Baudrillard 1970’in başında iletişim konusuna tüketici toplumunun inşası, nasıl yeni değerler, anlamlar ve faaliyetler sunduğuna, Marksizm ve siyasal ekonomi açısından yaklaşır. 1972’de Toward a Critique of Political Ekonomi of Sign ve 1973’te The Mirror of Production yapıtlarıyla, Marx’ın eleştirisine başlar. Ardından, Baudrillard Marx’ı ekonomik indirgemecilikle niteler ve Marksist yaklaşımın dil, işaret ve iletişimi kavramlaştırmadaki beceriksizliğini vurgular (Baudrillard, 1983). 1972’deki yapıtının Media için Requiem bölümünde, Enzenberger’in medya teorisini ve sosyalist medya stratejisi yaklaşımını örnek olarak ele alıp eleştirerek, Marksizmin ruhuna fatiha okur.
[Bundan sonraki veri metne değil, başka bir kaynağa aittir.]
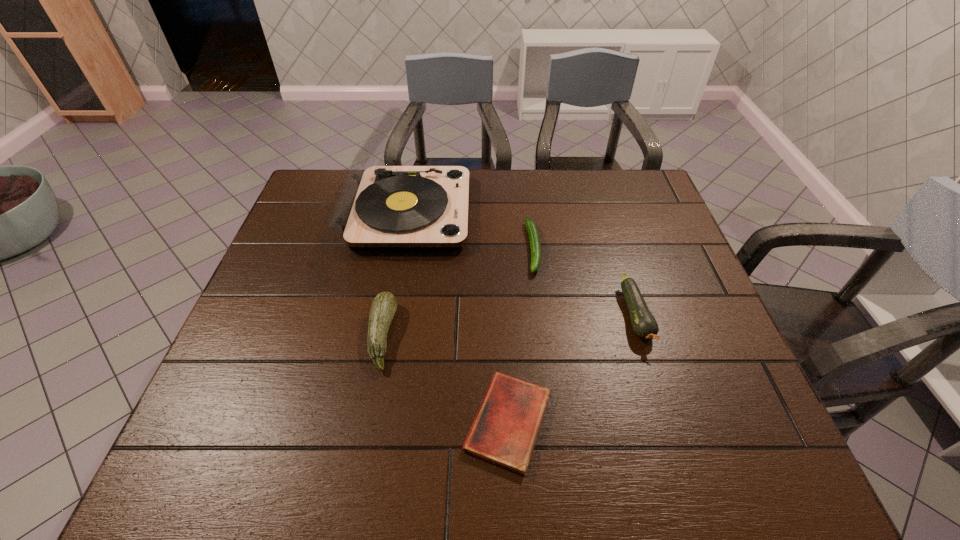 The height and width of the screenshot is (540, 960). In order to click on blank space located 0.100m on the front-facing side of the shortest zucchini in this screenshot , I will do `click(540, 306)`.

Find the location of `vacant space located on the right of the nearest object`. vacant space located on the right of the nearest object is located at coordinates (713, 422).

This screenshot has width=960, height=540. I want to click on object that is at the far edge, so click(x=380, y=207).

What are the coordinates of `object located in the near edge section of the desktop` in the screenshot? It's located at (504, 432).

Where is `object that is at the left edge`? The image size is (960, 540). object that is at the left edge is located at coordinates [380, 207].

At what (x,y) coordinates should I click in order to perform the action: click on object at the right edge. Please return your answer as a coordinate pair (x, y). Looking at the image, I should click on (644, 325).

Identify the location of object at the far left corner. (380, 207).

Where is `free space at the far edge`? Image resolution: width=960 pixels, height=540 pixels. free space at the far edge is located at coordinates (576, 173).

In the image, there is a desktop. In order to click on free space at the near edge in this screenshot , I will do `click(312, 445)`.

Identify the location of vacant space at the left edge of the desktop. (256, 335). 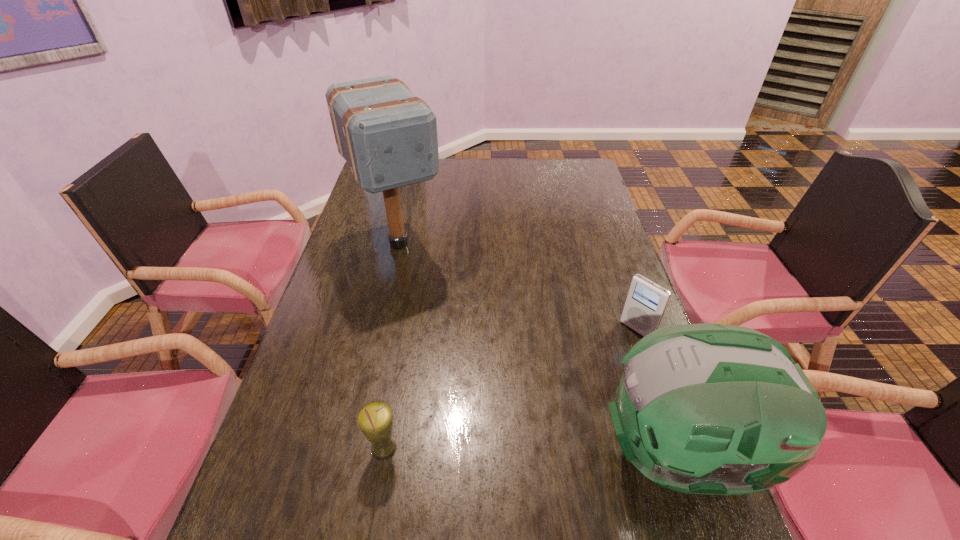 I want to click on straw for drinking, so click(375, 419).

Locate an element on the screen. This screenshot has height=540, width=960. football helmet is located at coordinates [x=715, y=409].

Find the location of a particular element. This screenshot has height=540, width=960. the second farthest object is located at coordinates (646, 302).

At what (x,y) coordinates should I click in order to perform the action: click on iPod. Please return your answer as a coordinate pair (x, y). Looking at the image, I should click on (646, 302).

Locate an element on the screen. This screenshot has height=540, width=960. the farthest object is located at coordinates (388, 136).

Find the location of a particular element. The height and width of the screenshot is (540, 960). mallet is located at coordinates (388, 136).

Locate an element on the screen. The width and height of the screenshot is (960, 540). vacant space located 0.140m on the back of the second shortest object is located at coordinates (396, 379).

This screenshot has height=540, width=960. I want to click on free space located on the front-facing side of the iPod, so click(570, 392).

The width and height of the screenshot is (960, 540). I want to click on free point located 0.370m on the front-facing side of the iPod, so click(x=532, y=426).

I want to click on vacant point located 0.050m on the front-facing side of the iPod, so click(x=617, y=348). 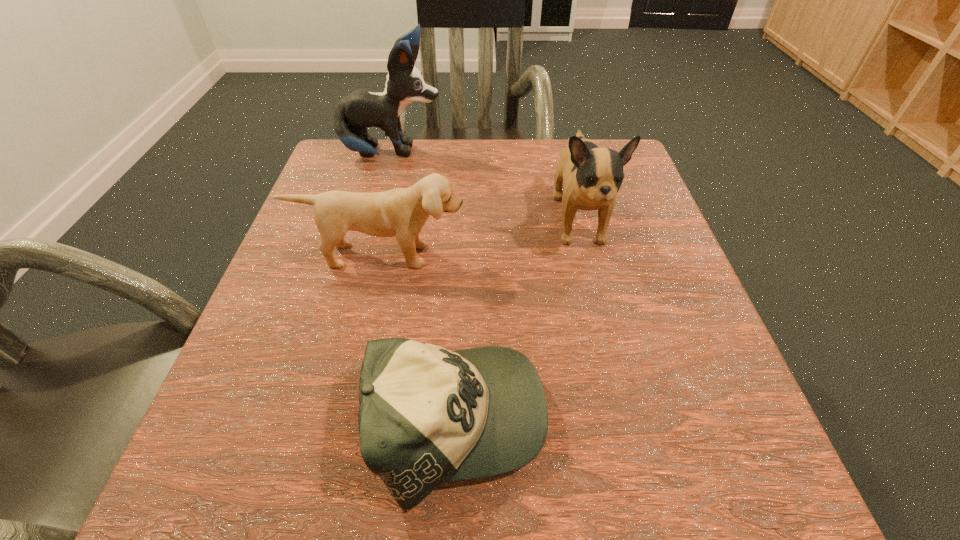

Baudrillard kendi medya teorisini, Marksizmin ve resmi solun pozisyonunu stratejik illüzyon olarak niteleyip tartışma dışı bırakarak, “aydınlanmış Marksist” olarak nitelediği Enzenberger’i ve “büyük gösterinin  solcuları” olarak nitelediği Radikal Amerikan Sol’u, Mayıs 1968 olaylarını ve Marksist anlayışın eleştirisini yaparak ve medyanın karakterini kendi anlayışı çerçevesinde sunarak biçimlendirmektedir.[1]

The Evil Demon of Images ve On Seduction yapıtlarında, medyanın radikal bir kuramını geliştirmenin olanaksız olduğunu, çünkü toplum ve siyasal ve ekonomik güçler arasında aracılık yapan örgütler anlamında gerçekte “medya” olmadığını belirtir. Medya “anlamı nötr yapar” ve izleyiciyi tek boyutlu bir tecrübeye sokar: Bu tecrübede, anlam aktif olarak anlam üretme veya süreçten geçirme yerine, imajlar pasif bir şekilde emilir veya anlama direnilir. Baudrillard’a göre, tv hiçbir şey önermez; sadece bir ekrandır; “senin kafanın içinde bulunan” minyatürleştirilmiş terminaldir”; “sen ekransın ve tv seni seyrediyor” (Kellner, 1988). Baudrillard’ın bu görüşüne göre, elektronik medyanın mitlerle, tarihle veya anlam inşasıyla (ideolojiyle) hiçbir alakası yoktur.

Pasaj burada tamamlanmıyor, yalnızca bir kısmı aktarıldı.